While reading DFT literature, I often see the chemical potential of an element described as its reference energy, typically taken from a bulk phase. For example, in BCC Li metal containing 128 atoms, the chemical potential of Li is commonly taken as the total energy divided by 128, which corresponds to the Li-rich limit.

However, for multicomponent compounds such as LLZO (La₃Li₇Zr₂O₁₂), papers usually report a range of allowed chemical potentials for each element. These ranges are determined by thermodynamic stability constraints: the chemical potentials must sum to the total energy (or formation enthalpy) of LLZO and also satisfy phase stability conditions against competing compounds.

My question is more fundamental.
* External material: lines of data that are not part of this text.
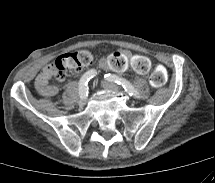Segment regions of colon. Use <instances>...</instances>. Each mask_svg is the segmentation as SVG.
<instances>
[{
    "label": "colon",
    "mask_w": 215,
    "mask_h": 183,
    "mask_svg": "<svg viewBox=\"0 0 215 183\" xmlns=\"http://www.w3.org/2000/svg\"><path fill=\"white\" fill-rule=\"evenodd\" d=\"M93 61V56L88 50L65 53L55 58L50 64L54 76L61 78L67 70H80L89 66ZM169 69L167 65L158 63L154 65L149 76L150 83L155 87L163 86L166 83Z\"/></svg>",
    "instance_id": "colon-1"
}]
</instances>
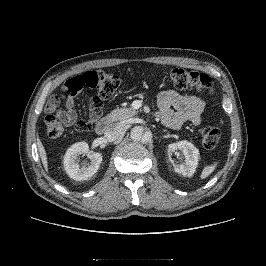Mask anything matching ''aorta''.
Masks as SVG:
<instances>
[{"label":"aorta","mask_w":266,"mask_h":266,"mask_svg":"<svg viewBox=\"0 0 266 266\" xmlns=\"http://www.w3.org/2000/svg\"><path fill=\"white\" fill-rule=\"evenodd\" d=\"M130 137L134 142L142 141L147 143L152 140V133L150 131H144L142 126H134L131 129Z\"/></svg>","instance_id":"762f6f07"}]
</instances>
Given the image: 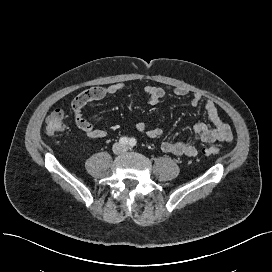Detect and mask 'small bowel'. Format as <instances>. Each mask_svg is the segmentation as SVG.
Returning a JSON list of instances; mask_svg holds the SVG:
<instances>
[{
  "instance_id": "c3829d8e",
  "label": "small bowel",
  "mask_w": 272,
  "mask_h": 272,
  "mask_svg": "<svg viewBox=\"0 0 272 272\" xmlns=\"http://www.w3.org/2000/svg\"><path fill=\"white\" fill-rule=\"evenodd\" d=\"M125 89L126 84L120 82L108 86L92 87L79 94L71 105L76 126L89 138L98 139L106 137L108 131L89 122L83 113V109L87 104L93 101L104 99ZM144 92L148 96L150 105L159 104L166 95L165 89L156 86H146ZM173 93L179 97L190 94L189 90L184 87L174 88ZM201 101L202 96L200 94L195 93L192 95L191 105L193 107L198 106ZM204 106L211 126L203 122L195 124L193 127V141L163 140L161 143L163 152L179 156L194 157L197 154V149L194 144L195 141L215 143L230 142L233 139L231 127L223 120L218 104L212 100H207ZM135 128L139 133L144 134L149 139H160L163 137V131L160 128H150L143 122L137 123Z\"/></svg>"
}]
</instances>
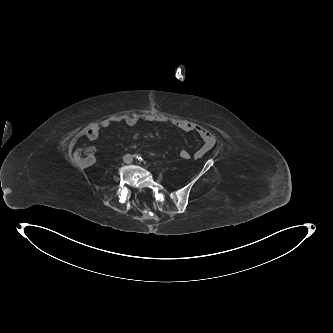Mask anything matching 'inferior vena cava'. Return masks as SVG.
Returning a JSON list of instances; mask_svg holds the SVG:
<instances>
[{"label": "inferior vena cava", "mask_w": 333, "mask_h": 333, "mask_svg": "<svg viewBox=\"0 0 333 333\" xmlns=\"http://www.w3.org/2000/svg\"><path fill=\"white\" fill-rule=\"evenodd\" d=\"M123 161L127 164H130L133 161V156L131 154L124 155L123 156Z\"/></svg>", "instance_id": "inferior-vena-cava-1"}]
</instances>
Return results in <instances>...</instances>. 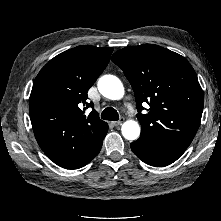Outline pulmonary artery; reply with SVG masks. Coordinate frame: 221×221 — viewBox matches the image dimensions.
<instances>
[{"mask_svg": "<svg viewBox=\"0 0 221 221\" xmlns=\"http://www.w3.org/2000/svg\"><path fill=\"white\" fill-rule=\"evenodd\" d=\"M127 107L130 108L131 106L128 104Z\"/></svg>", "mask_w": 221, "mask_h": 221, "instance_id": "1", "label": "pulmonary artery"}]
</instances>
In a single VASP calculation of a compound, does VASP internally assign an energy to each atom that sums to the total energy of the system? In other words, is there a way to directly extract a unique chemical potential for a specific element in a compound from one DFT calculation, without invoking rich/poor limits or stability ranges? In Li metal, we effectively obtain a single chemical potential because it serves as its own reservoir. Is there any analogous way to obtain a single-valued chemical potential for Li (or any element) inside a compound from DFT, so that I can use that single number in further analysis (for example, when discussing related properties such as Fermi level alignment), instead of working with a range?